Bersama Aliansi Jurnalis Independen dan Imparsial, Ambarita diterima oleh anggota FPDIP, Eva Kusuma Sundari dan M Nurdin. Audiensi ini berlangsung di ruang FPDIP, Kompleks Parlemen, Senayan, Jakarta, Selasa (10/5/2011).

Bram, sapaan akrabnya, menceritakan dengan rinci kronologi penikaman. Menurutnya, dugaan keterkaitan penikaman dan pemberitaan yang dibuatnya dikarenakan Humas Mapolresta Jayapura Ipda Heri Susanto pernah meminta wartawan tidak memberitakan lagi kasus tersebut.

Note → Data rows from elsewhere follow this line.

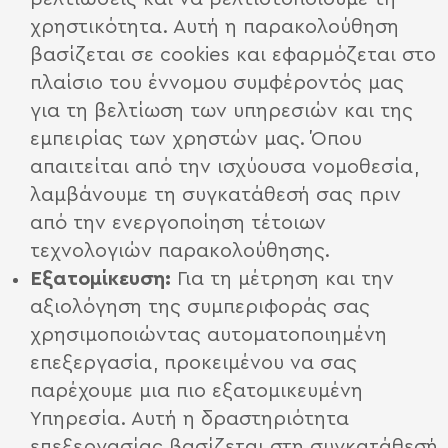
χρηστικότητα. Αυτή η παρακολούθηση
βασίζεται σε cookies και εφαρμόζεται στο
πλαίσιο του έννομου συμφέροντός μας
για τη βελτίωση των υπηρεσιών και της
εμπειρίας των χρηστών μας. Όπου
απαιτείται από την ισχύουσα νομοθεσία,
λαμβάνουμε τη συγκατάθεσή σας πριν
από την ενεργοποίηση τέτοιων
τεχνολογιών παρακολούθησης.
Εξατομίκευση:
Για τη μέτρηση και την
αξιολόγηση της συμπεριφοράς σας
χρησιμοποιώντας αυτοματοποιημένη
επεξεργασία, προκειμένου να σας
παρέχουμε μια πιο εξατομικευμένη
Υπηρεσία. Αυτή η δραστηριότητα
επεξεργασίας βασίζεται στη συγκατάθεσή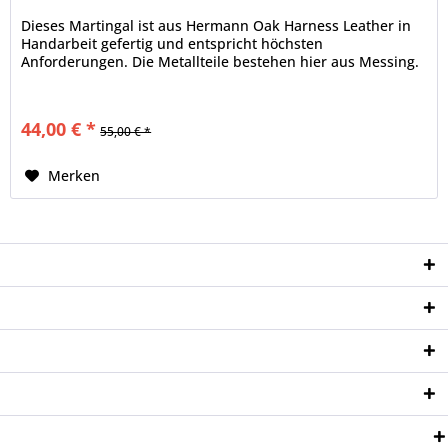
Dieses Martingal ist aus Hermann Oak Harness Leather in
Handarbeit gefertig und entspricht höchsten
Anforderungen. Die Metallteile bestehen hier aus Messing.
44,00 € *
55,00 € *
Merken
Service Hotline
Shop Service
Informationen
Newsletter
Zahlungsweisen: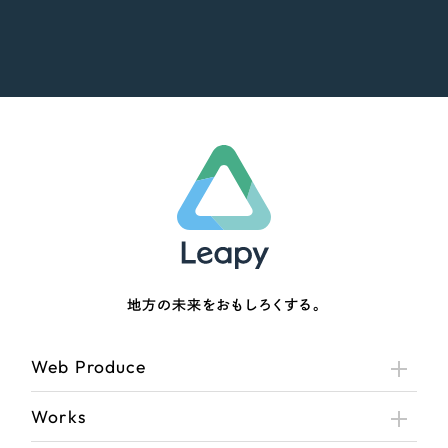
地方の未来をおもしろくする。
Web Produce
Works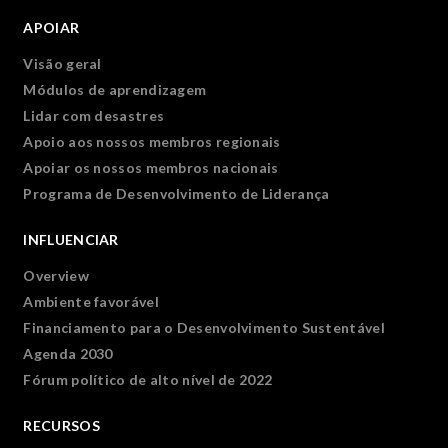
APOIAR
Visão geral
Módulos de aprendizagem
Lidar com desastres
Apoio aos nossos membros regionais
Apoiar os nossos membros nacionais
Programa de Desenvolvimento de Liderança
INFLUENCIAR
Overview
Ambiente favorável
Financiamento para o Desenvolvimento Sustentável
Agenda 2030
Fórum político de alto nível de 2022
RECURSOS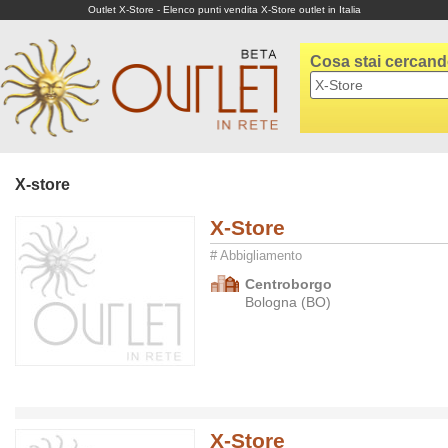
Outlet X-Store - Elenco punti vendita X-Store outlet in Italia
Cosa stai cercan
X-store
X-Store
# Abbigliamento
Centroborgo
Bologna (BO)
X-Store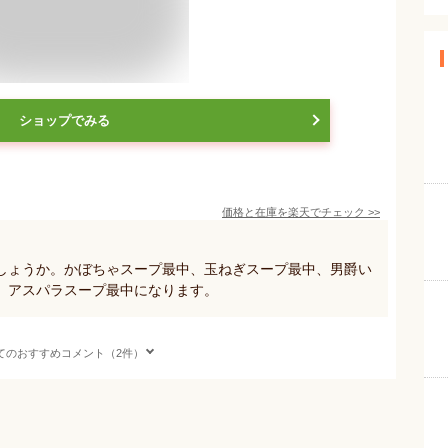
ショップでみる
価格と在庫を
楽天
でチェック
>>
しょうか。かぼちゃスープ最中、玉ねぎスープ最中、男爵い
、アスパラスープ最中になります。
てのおすすめコメント（2件）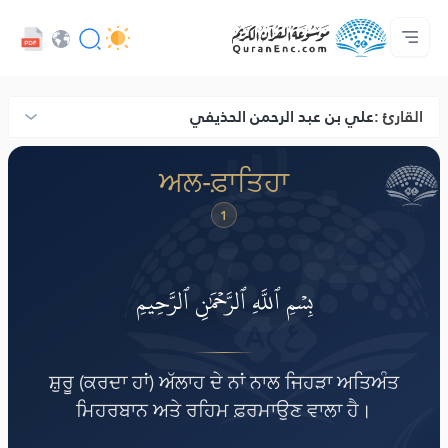
ਡਿਵੈਲਪਰ ਸੇਵਾਵਾਂ - API
ਸਾਡੇ ਨਾਲ ਸੰਪਰਕ ਕਰੋ
ਅਨਵਾਦ ਦੀ ਸੂਚੀ
ਪ੍ਰੋਜੈਕਟ ਬਾਰੇ
ਮੁੱਖ ਪੰਨਾ
Audio
ਭਾਸ਼ਾ
Browse Old Version
القارئ :
علي بن عبد الرحمن الحذيفي
ضّ
ਅਲ-ਫ਼ਾਤਿਹਾ
1
بِسۡمِ ٱللَّهِ ٱلرَّحۡمَٰنِ ٱلرَّحِيمِ
ਸ਼ੁਰੂ (ਕਰਦਾ ਹਾਂ) ਅੱਲਾਹ ਦੇ ਨਾਂ ਨਾਲ ਜਿਹੜਾ ਅਤਿਅੰਤ
ਮਿਹਰਬਾਨ ਅਤੇ ਰਹਿਮ ਫ਼ਰਮਾਉਣ ਵਾਲਾ ਹੈ।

"Ipda Heri Susanto menghubungi wartawan untuk diminta berkumpul di Damte Cafe Dok II Jayapura. Di situ ia meminta agar pemberitaan pemerkosaan oleh oknum polisi tidak diberitakan lagi, dengan alasan pemberitaan itu Kapolresta AKBP Iman Setiawan stres," ujarnya.

Untuk kasus pemerkosaan itu, Bram menulis berita ke tiga media, yakni Vivanews.com, Jakarta Globe dan Bintang Papua. Berita tayang pada 28 Februari 2011.

Junaedi dari Imparsial, meminta FPDIP mengirim surat ke Kapolda Papua untuk meminta kejelasan atas perkembangan kasus penikaman tersebut. "Kita minta Fraksi PDIP menindaklanjuti," kata Junaedi.

Eva berjanji pihaknya akan meminta kejelasan kasus tersebut dalam rapat kerja Komisi III DPR dan Kapolri mendatang. Eva akan menyoroti pengawasan aparat kepolisian.